EU leaders have approved a controversial deal with Turkey aimed at halting illegal migration flows to Europe in return for financial and political rewards for Ankara.
The accord aims to close the main route over which a million migrants and refugees poured across the Aegean Sea to Greece before marching north to Germany and Sweden in the last year. But deep doubts remain about whether it is legal or workable.
After a morning of talks with Turkish Prime Minister Ahmet Davutoglu, European Council President Donald Tusk recommended the 28 EU member states approve the text without changes and they rapidly agreed at a summit lunch in Brussels.
"Agreement with Turkey approved. All illegal migrants who arrive to Greece from Turkey starting March 20 will be returned!" Czech Prime Minister Bohuslav Sobotka tweeted from inside the meeting.
A senior EU official said Mr Davutoglu had indicated Ankara would accept the proposal if the EU leaders approved it.
Under the pact, Ankara would take back all illegal migrants who cross to Greece, including Syrians, in return for the EU taking in thousands of Syrian refugees directly from Turkey and rewarding it with more money, early visa-free travel and progress in its EU membership negotiations.

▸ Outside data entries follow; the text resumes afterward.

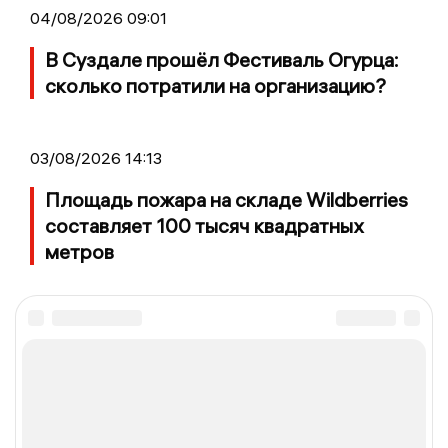
04/08/2026 09:01
В Суздале прошёл Фестиваль Огурца:
сколько потратили на организацию?
03/08/2026 14:13
Площадь пожара на складе Wildberries
составляет 100 тысяч квадратных
метров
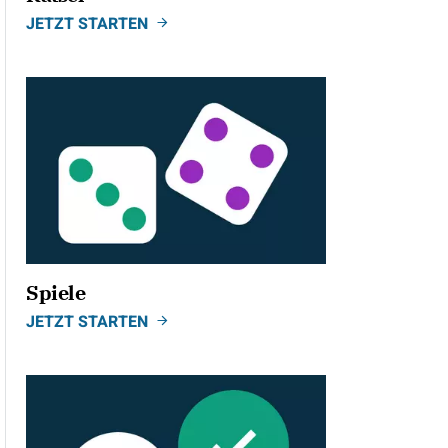
JETZT STARTEN
Spiele
JETZT STARTEN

Migrants who arrive in Greece from Sunday will be subject to being sent back to Turkey once they are registered and their asylum claim is processed. A senior Turkish official said the returns would begin on April 4 and resettlement of Syrian refugees in Europe would begin simultaneously.
The EU also agreed to accelerate disbursement of more than £2 billion already pledged in support for refugees in Turkey and to provide a further £2bn by 2018 once Ankara came up with a list of projects that qualified for EU assistance.
While the talks were in progress, Turkish President Tayyip Erdogan accused the EU of hypocrisy over migrants, human rights and terrorism after supporters of the separatist Kurdistan Workers Party (PKK) set up protest tents near the summit venue.
Mr Erdogan said Europe was "dancing in a minefield" by directly or indirectly supporting terrorist groups.
"At a time when Turkey is hosting three million, those who are unable to find space for a handful of refugees, who in the middle of Europe keep these innocents in shameful conditions, must first look at themselves," he said.
Facing a backlash from anti-immigration populists across Europe, the EU is desperate to stem the influx but faced legal obstacles to blanket returns of migrants to Turkey.
The summit discussions exposed considerable doubts among member states and EU lawyers over whether a deal could be made legal under international law, and human rights groups denounced the planned agreement as a sell-out of European principles.
The EU leaders pressed Ankara to change its rules to extend international standards of protection to non-Syrian migrants, a condition for Greece to be able legally to return asylum seekers to Turkey.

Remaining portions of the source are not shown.